Beverley is from Central Arnhem Land and moved to Darwin for health reasons. She creates fibre works Pandanus and bush string. Her style is rustic.

Beverley’s father was England Bangala, an acclaimed artist who created many artworks in ochre on bark and Arches Paper and has featured in exhibitions and publications around the world.

About Pandanus weaving

Contemporary Arnhem Land weavers are renowned for their beautifully executed Pandanus weavings and use of local dyes to create a wide palette of colours. Only women collect and process Pandanus. People often ask about how weavings are priced and we explain the various laborious and time consuming processes involved in creating a weaving.

Collecting Pandanus

This is the first part of the process. Only the new growth (erect shoots emerging from the top of the tree) is used and the ladies use a ‘hook stick’ to harvest as they are usually high in the area. It requires strength, skill and knowledge of which trees/places yield the best source. Pandanus grows best in areas that experience seasonal dampness or are near watercourses.  The ladies may have walk long distances to find the right grove and then carry their haul back. It is a collaborative process and children will often join them. Harvesting is easiest in the wet season when Pandanus trees everywhere produce new growth.

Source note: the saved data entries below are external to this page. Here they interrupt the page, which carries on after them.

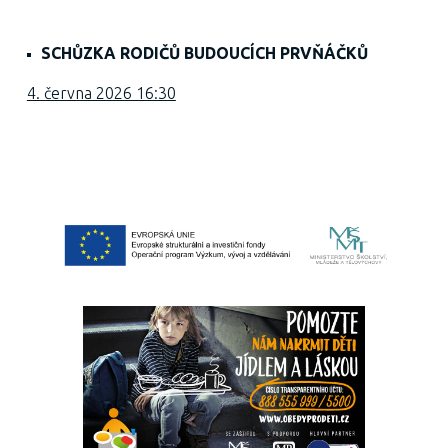
SCHŮZKA RODIČŮ BUDOUCÍCH PRVŇÁČKŮ
4. června 2026 16:30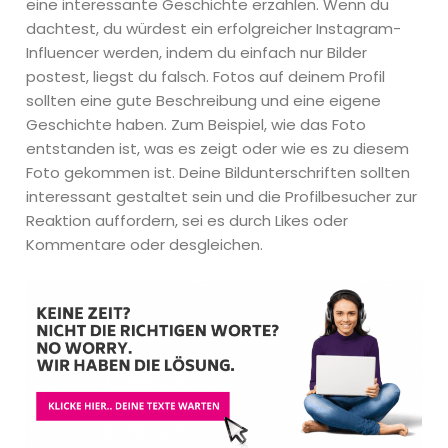
eine interessante Geschichte erzählen. Wenn du
dachtest, du würdest ein erfolgreicher Instagram-
Influencer werden, indem du einfach nur Bilder
postest, liegst du falsch. Fotos auf deinem Profil
sollten eine gute Beschreibung und eine eigene
Geschichte haben. Zum Beispiel, wie das Foto
entstanden ist, was es zeigt oder wie es zu diesem
Foto gekommen ist. Deine Bildunterschriften sollten
interessant gestaltet sein und die Profilbesucher zur
Reaktion auffordern, sei es durch Likes oder
Kommentare oder desgleichen.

There are a few steps to stripping Pandanus and it is surprisingly difficult to do. An experienced person makes it look easy! On either side of the leaf are thorns/barbs running in the opposite direction to the stripping action and these need to be avoided. A portion of the leaf is stripped from the top to the base to yield a long piece of moist fibre. Then the outer edges (with barbs) are removed and the remaining fibre is also retained. Each leaf yields two lengths of slightly different thickness and quality. These are then put aside to dry or be dyed.


This is almost always done over an open fire in large pots. Colours may be roots, berries, flowers or, in the case of green, a part of the Pandanus plant. Some of the dyes are seasonal and/or very location specific. Things may be added to the dye mix to strengthen and change colours, such as ash. The weavers take great care and pride in creating vivid colours and often will trade dyes and additives. The usual time to dye is immediately after the Pandanus has been stripped.


A range of traditional, borrowed and innovated weaving techniques are used in contemporary Pandanus weavings. Larger sculptures are made with a jungle cane structure and infilled with lace like weaving. Smaller sculptures use Pandanus fibre for the framework as well.